__What needs to be done__: What lines below contain the string "Azam"? List them all.

Records from a dataset

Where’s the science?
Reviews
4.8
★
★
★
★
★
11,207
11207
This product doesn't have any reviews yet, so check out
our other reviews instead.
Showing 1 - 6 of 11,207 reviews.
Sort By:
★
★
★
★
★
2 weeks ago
==
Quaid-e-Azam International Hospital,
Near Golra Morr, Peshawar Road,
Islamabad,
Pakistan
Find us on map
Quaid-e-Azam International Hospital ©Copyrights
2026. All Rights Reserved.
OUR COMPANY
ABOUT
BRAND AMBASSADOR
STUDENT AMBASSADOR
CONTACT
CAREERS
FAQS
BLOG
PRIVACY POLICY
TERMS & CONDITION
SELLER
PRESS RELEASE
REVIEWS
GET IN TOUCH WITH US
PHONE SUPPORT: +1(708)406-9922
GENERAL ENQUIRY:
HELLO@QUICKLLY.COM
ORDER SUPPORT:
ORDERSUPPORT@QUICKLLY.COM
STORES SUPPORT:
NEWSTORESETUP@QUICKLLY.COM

__Written solution__:
Quaid-e-Azam International Hospital,
Quaid-e-Azam International Hospital ©Copyrights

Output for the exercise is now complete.